Intrinsic susceptibility MRI identifies tumors with ALKF1174L mutation in genetically-engineered murine models of high-risk neuroblastoma

Abstract

The early identification of children presenting ALK(F1174L)-mutated neuroblastoma, which are associated with resistance to the promising ALK inhibitor crizotinib and a marked poorer prognosis, has become a clinical priority. In comparing the radiology of the novel Th-ALK(F1174L)/Th-MYCN and the well-established Th-MYCN genetically-engineered murine models of neuroblastoma using MRI, we have identified a marked ALK(F1174L)-driven vascular phenotype. We demonstrate that quantitation of the transverse relaxation rate R2* (s(-1)) using intrinsic susceptibility-MRI under baseline conditions and during hyperoxia, can robustly discriminate this differential vascular phenotype, and identify MYCN-driven tumors harboring the ALK(F1174L) mutation with high specificity and selectivity. Intrinsic susceptibility-MRI could thus potentially provide a non-invasive and clinically-exploitable method to help identifying children with MYCN-driven neuroblastoma harboring the ALK(F1174L) mutation at the time of diagnosis.

Figure 1. Radiological comparison of the Th-ALK^F1174L/Th-MYCN and Th-MYCN mice with abdominal neuroblastoma.

A) Anatomical transverse T₂-weighted MR images acquired with a rapid acquisition with refocused echoes (RARE) sequence and B) anatomical transverse T₂*-weighted MR images acquired at increasing gradient echo times as indicated, from representative presenting with abdominal neuroblastoma. C) Note the rapidly decaying tumor signal intensity in the Th-MYCN mouse, compared to the more sustained tumor signal observed in the Th-ALK^F1174L/Th-MYCN mouse.

Figure 2. Identification of tumors harboring the ALK^F1174L mutation in MYCN-driven transgenic mice with intrinsic susceptibility MRI.

A) Anatomical transverse T₂*-weighted MR images acquired at TE = 6.8 and 15.6 ms from representative Th-ALK^F1174L/Th-MYCN and Th-MYCN mice with abdominal neuroblastoma during initial air breathing, and at TE = 15.6 ms after 5 minutes of continuous inhalation of 100% oxygen. B) Corresponding parametric tumor transverse relaxation rate R₂* maps calculated during initial air breathing and after 3 minutes of continuous inhalation of 100% oxygen. C) Resulting parametric tumor ΔR₂*_oxygen-air (R₂*_oxygen−R₂*_air) maps. D) Tumor R₂* during initial air breathing, E) tumor R₂* after 5 minutes of breathing 100% oxygen, and F) tumor ΔR₂*_oxygen-air (R₂*_oxygen−R₂*_air) were determined from Th-ALK^F1174L/Th-MYCN and Th-MYCN mice with abdominal neuroblastoma. Individual data points represent the mean of the median values determined from all three imaging slices for each animal, as well as the mean ±1 s.e.m, p, Student's 2-tailed unpaired t-test with a 5% level of significance.

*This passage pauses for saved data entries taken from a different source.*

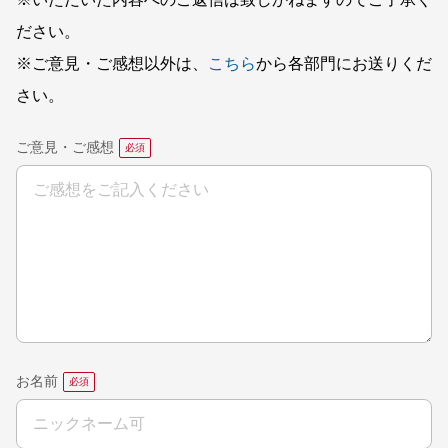
※いただいた内容へのご返信は致しかねますのでご了承く
ださい。
※ご意見・ご感想以外は、
こちら
から各部門にお送りくだ
さい。
ご意見・ご感想
お名前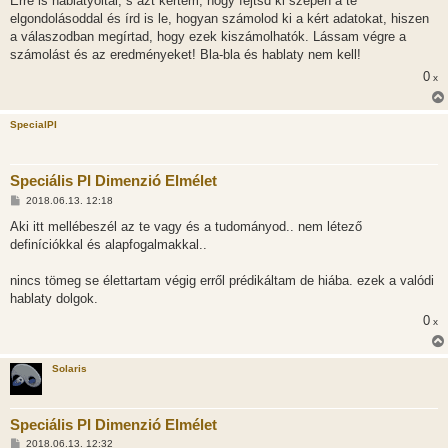
Erre is hablatyoltál, s azt kértem, hogy fejtsd ki szépen a te
elgondolásoddal és írd is le, hogyan számolod ki a kért adatokat, hiszen
a válaszodban megírtad, hogy ezek kiszámolhatók. Lássam végre a
számolást és az eredményeket! Bla-bla és hablaty nem kell!
0
x
SpecialPI
Speciális PI Dimenzió Elmélet
H
2018.06.13. 12:18
o
z
Aki itt mellébeszél az te vagy és a tudományod.. nem létező
z
definíciókkal és alapfogalmakkal..
á
s
z
nincs tömeg se élettartam végig erről prédikáltam de hiába. ezek a valódi
ó
l
hablaty dolgok.
á
0
s
x
Solaris
Speciális PI Dimenzió Elmélet
H
2018.06.13. 12:32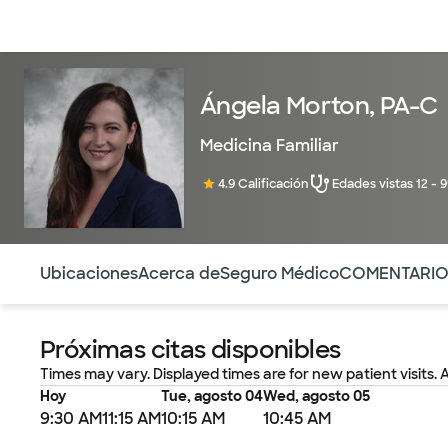
Médicos & Especialistas
Ubicaciones
Servicios & Tratami
Ángela Morton, PA-C
Medicina Familiar
4.9 Calificación
Edades vistas 12 - 
Utilice esta navegación para saltar rápidamente a difere
Ubicaciones
Acerca de
Seguro Médico
COMENTARI
Próximas citas disponibles
Times may vary. Displayed times are for new patient visits. 
Hoy
Tue, agosto 04
Wed, agosto 05
9:30 AM
11:15 AM
10:15 AM
10:45 AM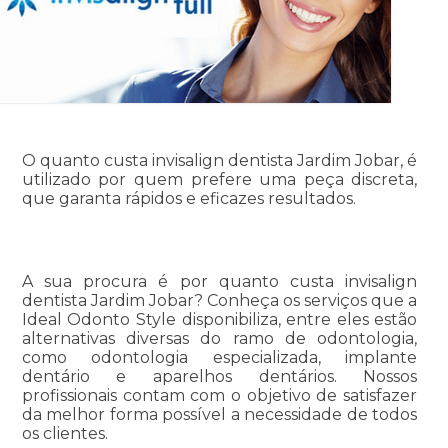
O quanto custa invisalign dentista Jardim Jobar, é
utilizado por quem prefere uma peça discreta,
que garanta rápidos e eficazes resultados.
A sua procura é por quanto custa invisalign
dentista Jardim Jobar? Conheça os serviços que a
Ideal Odonto Style disponibiliza, entre eles estão
alternativas diversas do ramo de odontologia,
como odontologia especializada, implante
dentário e aparelhos dentários. Nossos
profissionais contam com o objetivo de satisfazer
da melhor forma possível a necessidade de todos
os clientes.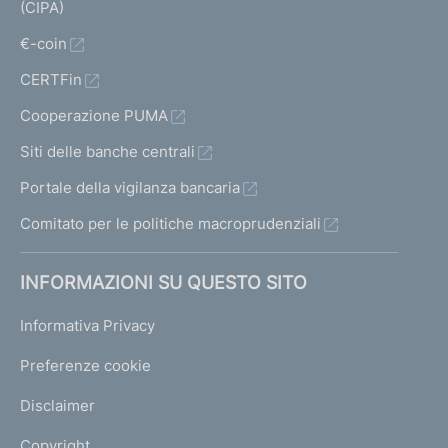
(CIPA)
€-coin
CERTFin
Cooperazione PUMA
Siti delle banche centrali
Portale della vigilanza bancaria
Comitato per le politiche macroprudenziali
INFORMAZIONI SU QUESTO SITO
Informativa Privacy
Preferenze cookie
Disclaimer
Copyright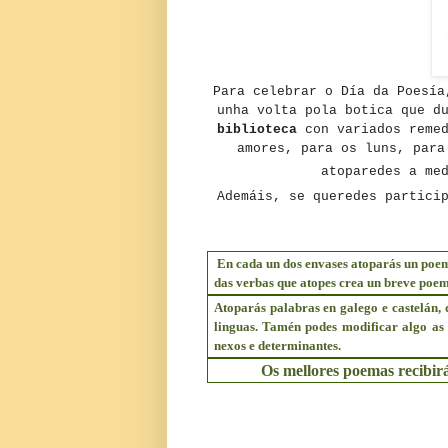
Para celebrar o Día da Poesía
unha volta pola botica que d
biblioteca
con variados reme
amores, para os luns, para
atoparedes a me
Ademáis, se queredes partici
En cada un dos envases atoparás un poem
das verbas que atopes crea un breve poem
Atoparás palabras en galego e castelán,
linguas. Tamén podes modificar algo as p
nexos e determinantes.
Os mellores poemas recibir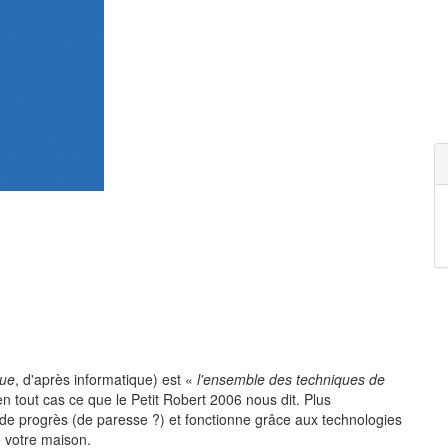
que
, d'après informatique) est «
l'ensemble des techniques de
en tout cas ce que le Petit Robert 2006 nous dit. Plus
de progrès (de paresse ?) et fonctionne grâce aux technologies
 votre maison.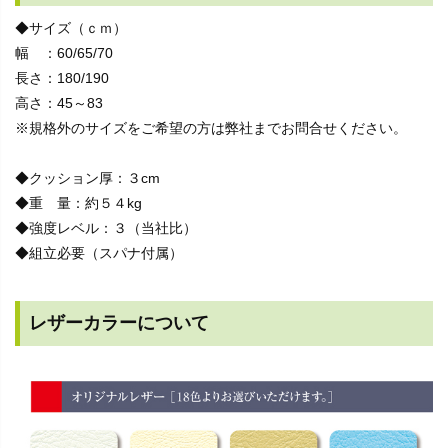
◆サイズ（ｃｍ）
幅 ：60/65/70
長さ：180/190
高さ：45～83
※規格外のサイズをご希望の方は弊社までお問合せください。
◆クッション厚：３cm
◆重 量：約５４kg
◆強度レベル：３（当社比）
◆組立必要（スパナ付属）
レザーカラーについて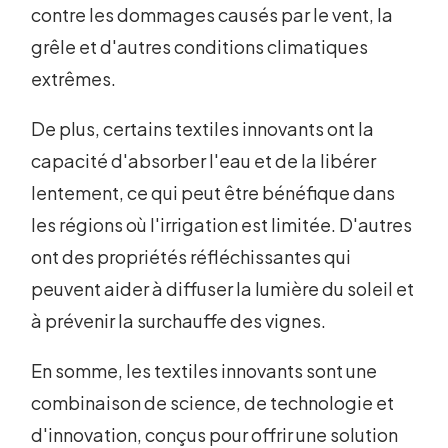
contre les dommages causés par le vent, la
grêle et d'autres conditions climatiques
extrêmes.
De plus, certains textiles innovants ont la
capacité d'absorber l'eau et de la libérer
lentement, ce qui peut être bénéfique dans
les régions où l'irrigation est limitée. D'autres
ont des propriétés réfléchissantes qui
peuvent aider à diffuser la lumière du soleil et
à prévenir la surchauffe des vignes.
En somme, les textiles innovants sont une
combinaison de science, de technologie et
d'innovation, conçus pour offrir une solution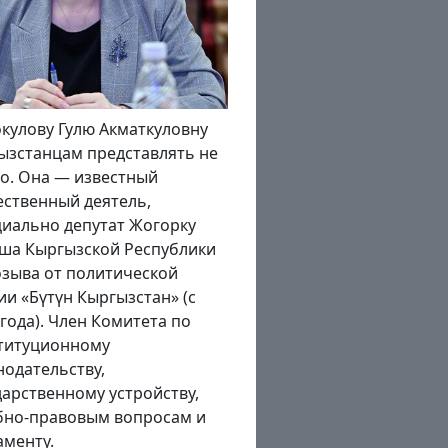
улову Гулю Акматкуловну
В конце августа – в преддве
зстанцам представлять не
празднования Дня
. Она — известный
независимости Кыргызстана
твенный деятель,
100-летия образования Кара
ально депутат Жогорку
Кыргызской автономной об
а Кыргызской Республики
Кабмин заявил, что в ныне
озыва от политической
году по всей республике буд
и «Бүтүн Кыргызстан» (с
открыты более 100
года). Член Комитета по
промышленных предприяти
титуционному
столько же социальных
одательству,
объектов. Насколько реали
арственному устройству,
эти планы в беседе «Региону
но-правовым вопросам и
рассказал президент...
менту.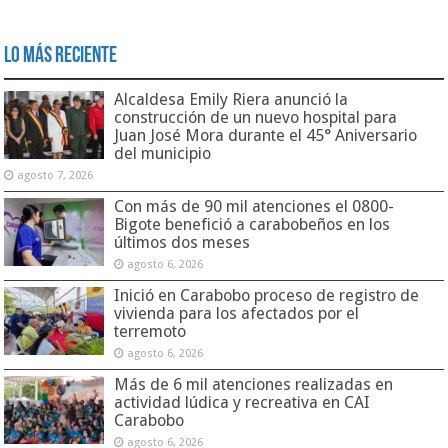
Lo Más Reciente
Alcaldesa Emily Riera anunció la
construcción de un nuevo hospital para
Juan José Mora durante el 45° Aniversario
del municipio
agosto 7, 2026
Con más de 90 mil atenciones el 0800-
Bigote benefició a carabobeños en los
últimos dos meses
agosto 6, 2026
Inició en Carabobo proceso de registro de
vivienda para los afectados por el
terremoto
agosto 6, 2026
Más de 6 mil atenciones realizadas en
actividad lúdica y recreativa en CAI
Carabobo
agosto 6, 2026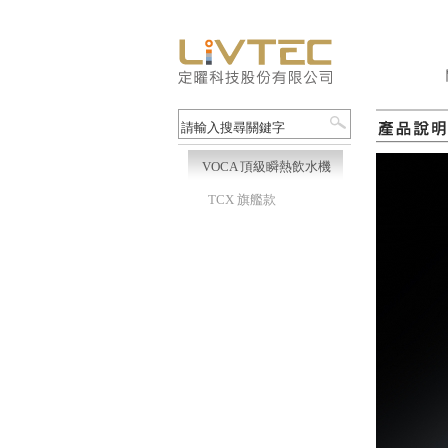
VOCA 頂級瞬熱飲水機
TCX 旗艦款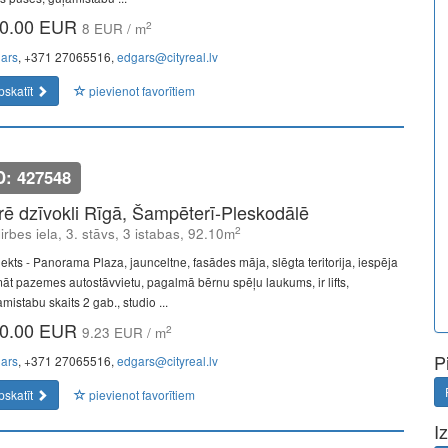
0.00 EUR
2
8 EUR / m
ars
, +371 27065516,
edgars@cityreal.lv
pskatīt
pievienot favorītiem
D: 427548
īrē dzīvokli Rīgā, Šampēterī-Pleskodālē
2
lirbes iela, 3. stāvs, 3 istabas, 92.10m
jekts - Panorama Plaza, jaunceltne, fasādes māja, slēgta teritorija, iespēja
āt pazemes autostāvvietu, pagalmā bērnu spēļu laukums, ir lifts,
mistabu skaits 2 gab., studio ...
0.00 EUR
2
9.23 EUR / m
P
ars
, +371 27065516,
edgars@cityreal.lv
pskatīt
pievienot favorītiem
I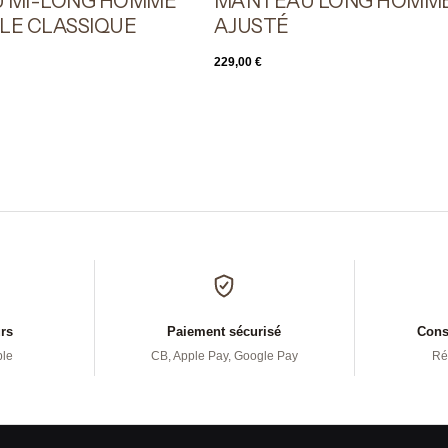
 MI-LONG HOMME
MANTEAU LONG HOMME
LE CLASSIQUE
AJUSTÉ
229,00
€
urs
Paiement sécurisé
Conse
ple
CB, Apple Pay, Google Pay
Ré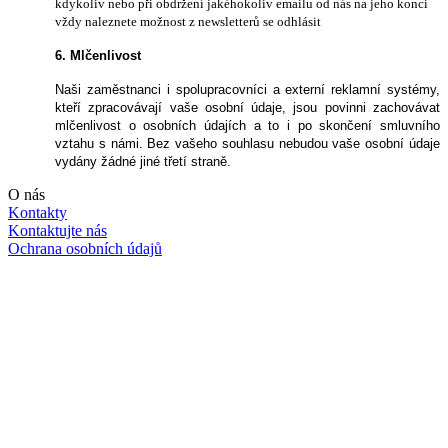
kdykoliv nebo při obdržení jakéhokoliv emailu od nás na jeho konci
vždy naleznete možnost z newsletterů se odhlásit
6. Mlčenlivost
Naši zaměstnanci i spolupracovníci a externí reklamní systémy,
kteří zpracovávají vaše osobní údaje, jsou povinni zachovávat
mlčenlivost o osobních údajích a to i po skončení smluvního
vztahu s námi. Bez vašeho souhlasu nebudou vaše osobní údaje
vydány žádné jiné třetí straně.
O nás
Kontakty
Kontaktujte nás
Ochrana osobních údajů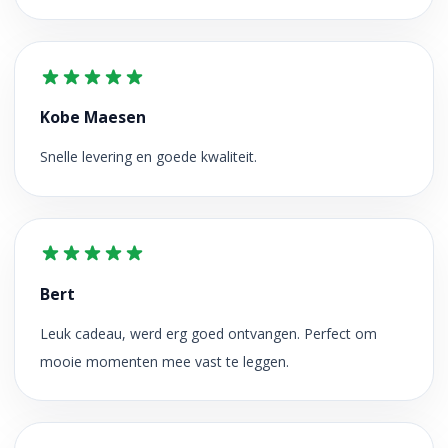
Kobe Maesen
Snelle levering en goede kwaliteit.
Bert
Leuk cadeau, werd erg goed ontvangen. Perfect om
mooie momenten mee vast te leggen.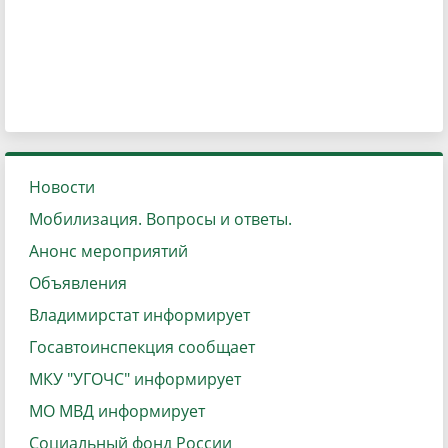
Новости
Мобилизация. Вопросы и ответы.
Анонс мероприятий
Объявления
Владимирстат информирует
Госавтоинспекция сообщает
МКУ "УГОЧС" информирует
МО МВД информирует
Социальный фонд России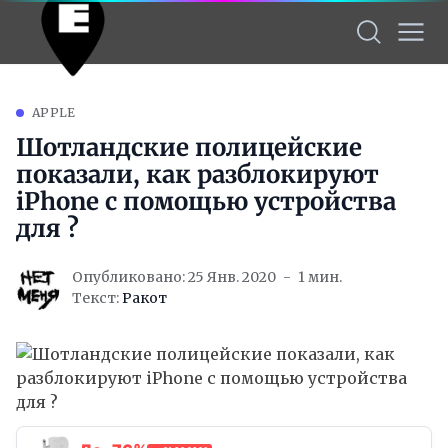
APPLE
Шотландские полицейские
показали, как разблокируют
iPhone с помощью устройства
для ?
Опубликовано: 25 Янв. 2020
1 мин.
Текст:
Ракот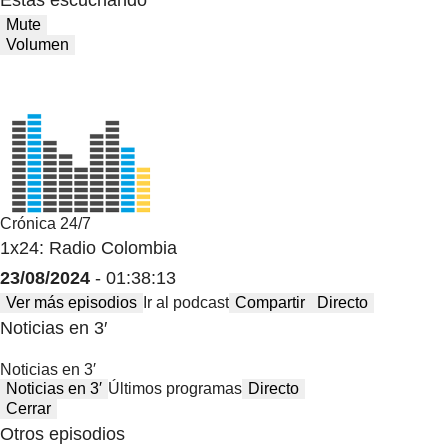
Mute
Volumen
Crónica 24/7
1x24: Radio Colombia
23/08/2024
- 01:38:13
Ver más episodios
Ir al podcast
Compartir
Directo
Noticias en 3′
Noticias en 3′
Noticias en 3′
Últimos programas
Directo
Cerrar
Otros episodios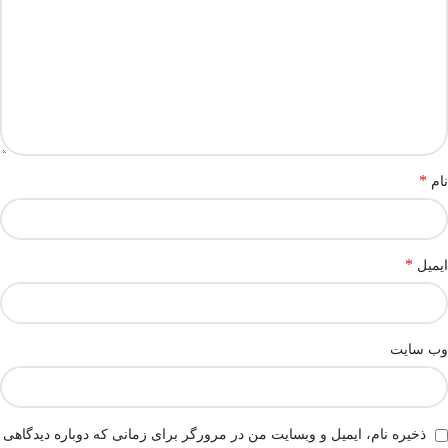
*
نام
*
ایمیل
وب‌ سایت
ذخیره نام، ایمیل و وبسایت من در مرورگر برای زمانی که دوباره دیدگاهی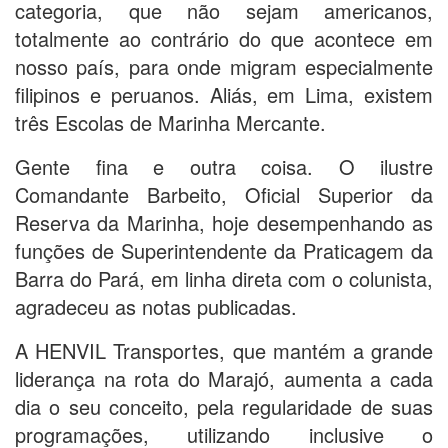
categoria, que não sejam americanos,
totalmente ao contrário do que acontece em
nosso país, para onde migram especialmente
filipinos e peruanos. Aliás, em Lima, existem
três Escolas de Marinha Mercante.
Gente fina e outra coisa. O ilustre
Comandante Barbeito, Oficial Superior da
Reserva da Marinha, hoje desempenhando as
funções de Superintendente da Praticagem da
Barra do Pará, em linha direta com o colunista,
agradeceu as notas publicadas.
A HENVIL Transportes, que mantém a grande
liderança na rota do Marajó, aumenta a cada
dia o seu conceito, pela regularidade de suas
programações, utilizando inclusive o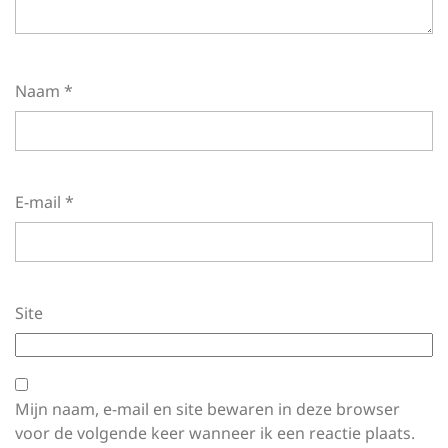
Naam
*
E-mail
*
Site
Mijn naam, e-mail en site bewaren in deze browser
voor de volgende keer wanneer ik een reactie plaats.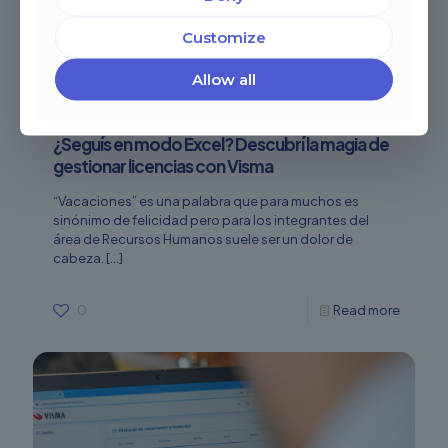
Customize
Allow all
¿Seguís en modo Excel? Descubrí la magia de
gestionar licencias con Visma
“Vacaciones” es una palabra que para muchos es
sinónimo de felicidad pero para los integrantes del
área de Recursos Humanos suele ser un dolor de
cabeza.
[…]
0
Read more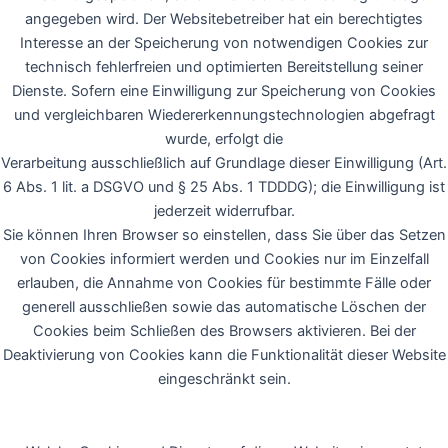
angegeben wird. Der Websitebetreiber hat ein berechtigtes
Interesse an der Speicherung von notwendigen Cookies zur
technisch fehlerfreien und optimierten Bereitstellung seiner
Dienste. Sofern eine Einwilligung zur Speicherung von Cookies
und vergleichbaren Wiedererkennungstechnologien abgefragt
wurde, erfolgt die
Verarbeitung ausschließlich auf Grundlage dieser Einwilligung (Art.
6 Abs. 1 lit. a DSGVO und § 25 Abs. 1 TDDDG); die Einwilligung ist
jederzeit widerrufbar.
Sie können Ihren Browser so einstellen, dass Sie über das Setzen
von Cookies informiert werden und Cookies nur im Einzelfall
erlauben, die Annahme von Cookies für bestimmte Fälle oder
generell ausschließen sowie das automatische Löschen der
Cookies beim Schließen des Browsers aktivieren. Bei der
Deaktivierung von Cookies kann die Funktionalität dieser Website
eingeschränkt sein.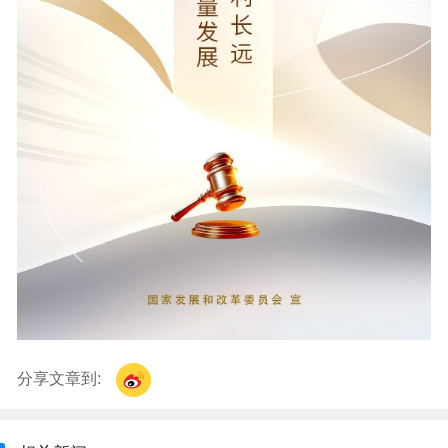
分享文章到: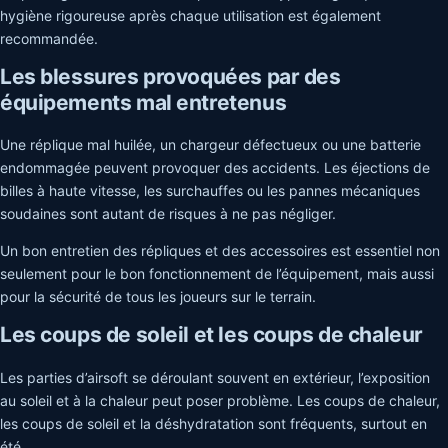
hygiène rigoureuse après chaque utilisation est également
recommandée.
Les blessures provoquées par des
équipements mal entretenus
Une réplique mal huilée, un chargeur défectueux ou une batterie
endommagée peuvent provoquer des accidents. Les éjections de
billes à haute vitesse, les surchauffes ou les pannes mécaniques
soudaines sont autant de risques à ne pas négliger.
Un bon entretien des répliques et des accessoires est essentiel non
seulement pour le bon fonctionnement de l’équipement, mais aussi
pour la sécurité de tous les joueurs sur le terrain.
Les coups de soleil et les coups de chaleur
Les parties d’airsoft se déroulant souvent en extérieur, l’exposition
au soleil et à la chaleur peut poser problème. Les coups de chaleur,
les coups de soleil et la déshydratation sont fréquents, surtout en
été.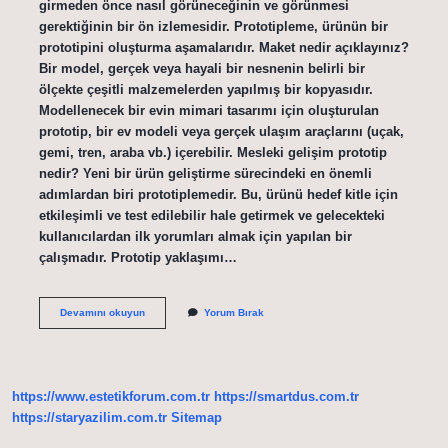
girmeden önce nasıl görüneceğinin ve görünmesi
gerektiğinin bir ön izlemesidir. Prototipleme, ürünün bir
prototipini oluşturma aşamalarıdır. Maket nedir açıklayınız?
Bir model, gerçek veya hayali bir nesnenin belirli bir
ölçekte çeşitli malzemelerden yapılmış bir kopyasıdır.
Modellenecek bir evin mimari tasarımı için oluşturulan
prototip, bir ev modeli veya gerçek ulaşım araçlarını (uçak,
gemi, tren, araba vb.) içerebilir. Mesleki gelişim prototip
nedir? Yeni bir ürün geliştirme sürecindeki en önemli
adımlardan biri prototiplemedir. Bu, ürünü hedef kitle için
etkileşimli ve test edilebilir hale getirmek ve gelecekteki
kullanıcılardan ilk yorumları almak için yapılan bir
çalışmadır. Prototip yaklaşımı…
Maket
Devamını okuyun
Yorum Bırak
Ve
Prototip
Nedir
https://www.estetikforum.com.tr
https://smartdus.com.tr
https://staryazilim.com.tr
Sitemap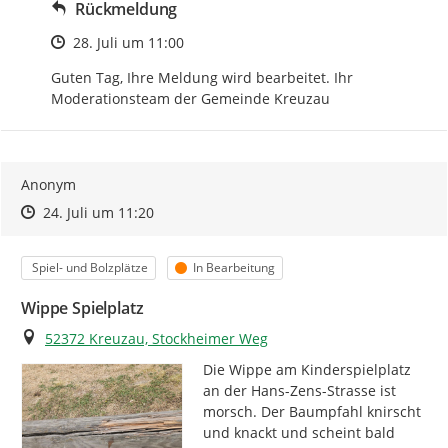
Rückmeldung
Zeitpunkt des Erstellens
28. Juli um 11:00
Guten Tag, Ihre Meldung wird bearbeitet. Ihr 
Moderationsteam der Gemeinde Kreuzau
Anonym
Zeitpunkt des Erstellens
Zeitpunkt des Erstellens
Zur Äußerung
24. Juli um 11:20
Kategorie
Status
Spiel- und Bolzplätze
In Bearbeitung
Wippe Spielplatz
Ort
52372 Kreuzau, Stockheimer Weg
Die Wippe am Kinderspielplatz 
an der Hans-Zens-Strasse ist 
morsch. Der Baumpfahl knirscht 
und knackt und scheint bald 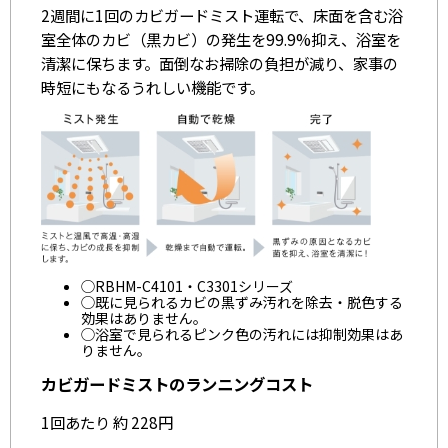
2週間に1回のカビガードミスト運転で、床面を含む浴
室全体のカビ（黒カビ）の発生を99.9%抑え、浴室を
清潔に保ちます。面倒なお掃除の負担が減り、家事の
時短にもなるうれしい機能です。
◯RBHM-C4101・C3301シリーズ
◯既に見られるカビの黒ずみ汚れを除去・脱色する
効果はありません。
◯浴室で見られるピンク色の汚れには抑制効果はあ
りません。
カビガードミストのランニングコスト
1回あたり 約 228円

Figure 3. Pathological comparison of tumors from Th-ALK^F1174L/Th-MYCN and Th-MYCN mice with abdominal neuroblastoma.

A) Gross pathology, B) composite images, and C) high magnification (x200) images from hematoxylin and eosin stained sections. Note the presence of large hemorrhagic regions filled with aggregated erythrocytes (*, blood lakes) extravasated from blood vessels (arrowed) in the tumor from the Th-MYCN mouse. D) Composite fluorescence images of uptake of the perfusion marker Hoechst 33342 into tumors from Th-ALK^F1174L/Th-MYCN and Th-MYCN mice with abdominal neuroblastoma. E) Quantitation of Hoechst 33342 uptake revealed significantly lower functionally perfused vasculature in tumors of Th-ALK^F1174L/Th-MYCN mice (n = 5) compared with tumors in Th-MYCN mice (n = 5). Data are mean ±1 s.e.m, p, Student's 2-tailed unpaired t-test with a 5% level of significance.